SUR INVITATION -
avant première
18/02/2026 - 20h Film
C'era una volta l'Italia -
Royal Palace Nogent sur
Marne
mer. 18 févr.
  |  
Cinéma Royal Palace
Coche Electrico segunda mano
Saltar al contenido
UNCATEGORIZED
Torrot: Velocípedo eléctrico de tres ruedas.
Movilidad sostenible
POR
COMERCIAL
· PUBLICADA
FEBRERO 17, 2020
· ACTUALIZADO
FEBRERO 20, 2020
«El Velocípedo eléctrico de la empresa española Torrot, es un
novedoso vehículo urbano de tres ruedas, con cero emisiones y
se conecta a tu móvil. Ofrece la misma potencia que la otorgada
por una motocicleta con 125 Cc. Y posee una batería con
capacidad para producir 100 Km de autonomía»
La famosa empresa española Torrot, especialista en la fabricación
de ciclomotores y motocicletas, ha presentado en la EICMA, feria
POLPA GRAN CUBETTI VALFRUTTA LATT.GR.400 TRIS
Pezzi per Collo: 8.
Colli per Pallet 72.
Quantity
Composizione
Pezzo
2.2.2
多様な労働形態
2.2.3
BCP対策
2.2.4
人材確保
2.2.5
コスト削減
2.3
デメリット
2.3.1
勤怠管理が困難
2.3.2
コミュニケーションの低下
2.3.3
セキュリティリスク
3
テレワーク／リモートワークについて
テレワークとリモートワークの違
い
++++++++++
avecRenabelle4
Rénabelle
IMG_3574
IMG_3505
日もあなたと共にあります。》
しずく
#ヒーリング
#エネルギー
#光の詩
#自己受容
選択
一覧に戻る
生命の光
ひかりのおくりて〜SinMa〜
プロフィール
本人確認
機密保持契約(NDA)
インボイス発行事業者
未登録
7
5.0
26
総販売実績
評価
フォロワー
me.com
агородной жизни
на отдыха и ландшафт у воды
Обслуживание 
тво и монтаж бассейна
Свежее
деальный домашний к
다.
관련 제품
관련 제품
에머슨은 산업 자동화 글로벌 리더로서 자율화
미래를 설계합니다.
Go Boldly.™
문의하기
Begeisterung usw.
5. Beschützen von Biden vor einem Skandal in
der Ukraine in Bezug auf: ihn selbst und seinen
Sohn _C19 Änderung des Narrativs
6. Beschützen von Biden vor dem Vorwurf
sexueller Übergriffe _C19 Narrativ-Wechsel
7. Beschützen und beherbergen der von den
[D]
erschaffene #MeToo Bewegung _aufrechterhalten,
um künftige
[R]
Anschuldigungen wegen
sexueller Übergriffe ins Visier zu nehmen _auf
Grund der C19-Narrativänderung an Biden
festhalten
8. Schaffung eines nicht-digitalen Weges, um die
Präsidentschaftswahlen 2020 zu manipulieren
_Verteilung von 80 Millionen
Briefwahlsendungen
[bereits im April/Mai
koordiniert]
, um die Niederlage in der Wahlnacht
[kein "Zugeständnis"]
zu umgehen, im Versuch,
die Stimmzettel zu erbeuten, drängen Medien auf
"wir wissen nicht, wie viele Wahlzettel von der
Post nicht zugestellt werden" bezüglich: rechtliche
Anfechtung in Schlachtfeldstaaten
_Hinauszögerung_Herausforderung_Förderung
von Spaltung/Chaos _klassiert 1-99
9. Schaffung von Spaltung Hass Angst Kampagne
++++++++++
**What you will do**. Scan the listing for the word "ruedas". Copy every line in which it appears.

**Output**.
Torrot: Velocípedo eléctrico de tres ruedas.
novedoso vehículo urbano de tres ruedas, con cero emisiones y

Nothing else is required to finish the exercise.